**Task material:**
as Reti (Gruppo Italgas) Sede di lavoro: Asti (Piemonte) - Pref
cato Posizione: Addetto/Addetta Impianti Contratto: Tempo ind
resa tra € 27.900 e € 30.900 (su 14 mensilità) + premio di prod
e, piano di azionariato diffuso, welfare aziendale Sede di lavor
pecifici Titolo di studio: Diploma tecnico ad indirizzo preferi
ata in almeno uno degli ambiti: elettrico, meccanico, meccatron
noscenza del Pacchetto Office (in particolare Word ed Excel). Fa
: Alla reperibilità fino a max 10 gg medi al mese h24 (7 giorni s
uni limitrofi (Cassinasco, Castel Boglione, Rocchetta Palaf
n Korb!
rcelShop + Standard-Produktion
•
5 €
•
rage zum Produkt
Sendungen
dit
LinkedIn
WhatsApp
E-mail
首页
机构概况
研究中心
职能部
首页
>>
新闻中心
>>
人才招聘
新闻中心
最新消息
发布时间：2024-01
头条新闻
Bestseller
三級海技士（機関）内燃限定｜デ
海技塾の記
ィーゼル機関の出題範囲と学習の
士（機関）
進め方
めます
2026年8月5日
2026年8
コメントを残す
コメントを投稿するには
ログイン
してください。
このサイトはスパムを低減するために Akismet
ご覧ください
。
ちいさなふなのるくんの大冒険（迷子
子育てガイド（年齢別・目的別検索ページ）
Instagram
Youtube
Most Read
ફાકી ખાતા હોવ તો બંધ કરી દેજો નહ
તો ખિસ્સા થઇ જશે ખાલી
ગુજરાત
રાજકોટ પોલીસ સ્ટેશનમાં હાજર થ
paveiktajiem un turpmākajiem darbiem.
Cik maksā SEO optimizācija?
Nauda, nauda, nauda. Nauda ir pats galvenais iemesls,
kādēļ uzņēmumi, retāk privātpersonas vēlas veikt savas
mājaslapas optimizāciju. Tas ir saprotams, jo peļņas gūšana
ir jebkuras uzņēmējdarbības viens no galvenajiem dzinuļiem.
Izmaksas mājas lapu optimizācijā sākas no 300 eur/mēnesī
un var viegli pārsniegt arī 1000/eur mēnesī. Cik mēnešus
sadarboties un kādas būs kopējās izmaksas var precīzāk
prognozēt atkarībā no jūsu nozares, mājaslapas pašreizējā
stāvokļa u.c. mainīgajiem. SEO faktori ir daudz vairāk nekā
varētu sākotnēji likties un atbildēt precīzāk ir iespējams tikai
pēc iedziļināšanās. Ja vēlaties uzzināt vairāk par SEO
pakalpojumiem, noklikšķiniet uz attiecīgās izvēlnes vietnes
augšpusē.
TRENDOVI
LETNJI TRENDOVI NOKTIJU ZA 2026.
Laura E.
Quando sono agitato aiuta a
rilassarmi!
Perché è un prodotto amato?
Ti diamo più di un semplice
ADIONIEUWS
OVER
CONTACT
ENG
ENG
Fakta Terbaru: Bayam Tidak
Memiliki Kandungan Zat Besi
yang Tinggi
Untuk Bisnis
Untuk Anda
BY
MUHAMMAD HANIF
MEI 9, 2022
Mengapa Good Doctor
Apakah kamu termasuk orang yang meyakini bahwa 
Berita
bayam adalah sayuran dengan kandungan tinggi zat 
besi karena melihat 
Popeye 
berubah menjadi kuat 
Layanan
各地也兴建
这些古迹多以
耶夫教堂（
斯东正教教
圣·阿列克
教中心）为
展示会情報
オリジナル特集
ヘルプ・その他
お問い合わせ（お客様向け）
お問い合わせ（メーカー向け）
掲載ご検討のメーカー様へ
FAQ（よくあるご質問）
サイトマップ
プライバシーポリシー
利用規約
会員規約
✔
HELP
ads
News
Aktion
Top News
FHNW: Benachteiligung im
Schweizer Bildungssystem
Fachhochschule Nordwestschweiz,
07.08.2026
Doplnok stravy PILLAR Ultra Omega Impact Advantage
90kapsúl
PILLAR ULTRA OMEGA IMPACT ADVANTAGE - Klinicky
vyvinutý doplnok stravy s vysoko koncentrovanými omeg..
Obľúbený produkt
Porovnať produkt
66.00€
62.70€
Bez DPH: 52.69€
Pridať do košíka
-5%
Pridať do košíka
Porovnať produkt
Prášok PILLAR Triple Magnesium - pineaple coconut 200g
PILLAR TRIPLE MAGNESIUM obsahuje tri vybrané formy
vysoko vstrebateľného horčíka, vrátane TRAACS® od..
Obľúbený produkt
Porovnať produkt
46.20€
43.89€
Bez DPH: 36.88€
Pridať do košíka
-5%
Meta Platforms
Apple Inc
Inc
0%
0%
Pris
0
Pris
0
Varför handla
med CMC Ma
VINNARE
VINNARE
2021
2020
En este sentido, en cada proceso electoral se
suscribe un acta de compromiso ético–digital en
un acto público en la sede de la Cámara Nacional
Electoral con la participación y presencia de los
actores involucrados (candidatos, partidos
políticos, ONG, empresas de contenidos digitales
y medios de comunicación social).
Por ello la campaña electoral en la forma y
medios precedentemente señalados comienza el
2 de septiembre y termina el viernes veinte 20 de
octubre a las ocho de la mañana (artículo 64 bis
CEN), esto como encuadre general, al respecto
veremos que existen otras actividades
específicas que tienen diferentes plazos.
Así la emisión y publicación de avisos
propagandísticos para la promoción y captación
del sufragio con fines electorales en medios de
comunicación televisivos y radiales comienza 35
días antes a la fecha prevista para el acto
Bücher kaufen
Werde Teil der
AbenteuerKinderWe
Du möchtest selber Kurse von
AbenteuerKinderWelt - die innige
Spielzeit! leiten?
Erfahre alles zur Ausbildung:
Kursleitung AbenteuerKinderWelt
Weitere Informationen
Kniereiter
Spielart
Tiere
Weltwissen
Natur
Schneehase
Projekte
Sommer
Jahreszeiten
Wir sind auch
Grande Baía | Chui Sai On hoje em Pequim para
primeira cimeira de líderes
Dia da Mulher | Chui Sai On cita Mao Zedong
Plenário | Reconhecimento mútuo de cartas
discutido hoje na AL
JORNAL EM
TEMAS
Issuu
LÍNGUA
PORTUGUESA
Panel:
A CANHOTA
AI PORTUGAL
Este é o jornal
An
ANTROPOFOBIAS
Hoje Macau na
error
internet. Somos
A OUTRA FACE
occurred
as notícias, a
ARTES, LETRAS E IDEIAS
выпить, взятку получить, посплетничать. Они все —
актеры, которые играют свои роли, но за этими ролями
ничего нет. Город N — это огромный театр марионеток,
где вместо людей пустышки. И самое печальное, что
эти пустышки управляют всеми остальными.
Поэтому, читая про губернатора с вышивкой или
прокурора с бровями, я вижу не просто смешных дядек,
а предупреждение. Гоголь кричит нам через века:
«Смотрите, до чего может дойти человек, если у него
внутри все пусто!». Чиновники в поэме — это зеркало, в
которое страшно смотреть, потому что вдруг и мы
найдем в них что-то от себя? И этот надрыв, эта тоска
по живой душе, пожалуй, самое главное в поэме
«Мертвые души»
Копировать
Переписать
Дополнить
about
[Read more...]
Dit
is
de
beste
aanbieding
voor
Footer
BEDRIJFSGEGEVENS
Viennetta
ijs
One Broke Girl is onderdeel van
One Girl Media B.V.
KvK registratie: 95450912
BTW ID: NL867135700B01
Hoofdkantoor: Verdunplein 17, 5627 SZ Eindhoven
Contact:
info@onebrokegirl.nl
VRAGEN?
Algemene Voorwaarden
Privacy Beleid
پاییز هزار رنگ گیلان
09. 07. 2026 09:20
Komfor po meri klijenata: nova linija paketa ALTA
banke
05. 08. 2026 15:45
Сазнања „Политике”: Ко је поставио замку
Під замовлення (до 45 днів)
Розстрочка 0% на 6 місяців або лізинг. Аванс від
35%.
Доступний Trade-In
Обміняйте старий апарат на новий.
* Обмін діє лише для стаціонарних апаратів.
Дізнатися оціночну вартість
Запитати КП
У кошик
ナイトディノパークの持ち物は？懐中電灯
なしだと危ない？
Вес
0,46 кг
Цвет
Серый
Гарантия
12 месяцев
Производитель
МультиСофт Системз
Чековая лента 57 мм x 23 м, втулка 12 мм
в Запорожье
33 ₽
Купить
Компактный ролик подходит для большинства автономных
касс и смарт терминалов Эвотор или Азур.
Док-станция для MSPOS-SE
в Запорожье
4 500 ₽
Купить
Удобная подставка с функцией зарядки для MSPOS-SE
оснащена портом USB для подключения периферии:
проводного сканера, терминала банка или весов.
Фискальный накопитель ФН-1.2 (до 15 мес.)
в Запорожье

**What the exercise asks:** Give the count of lines in the data shown above that contain "comunicación", and nothing else.

**Answer box:** 2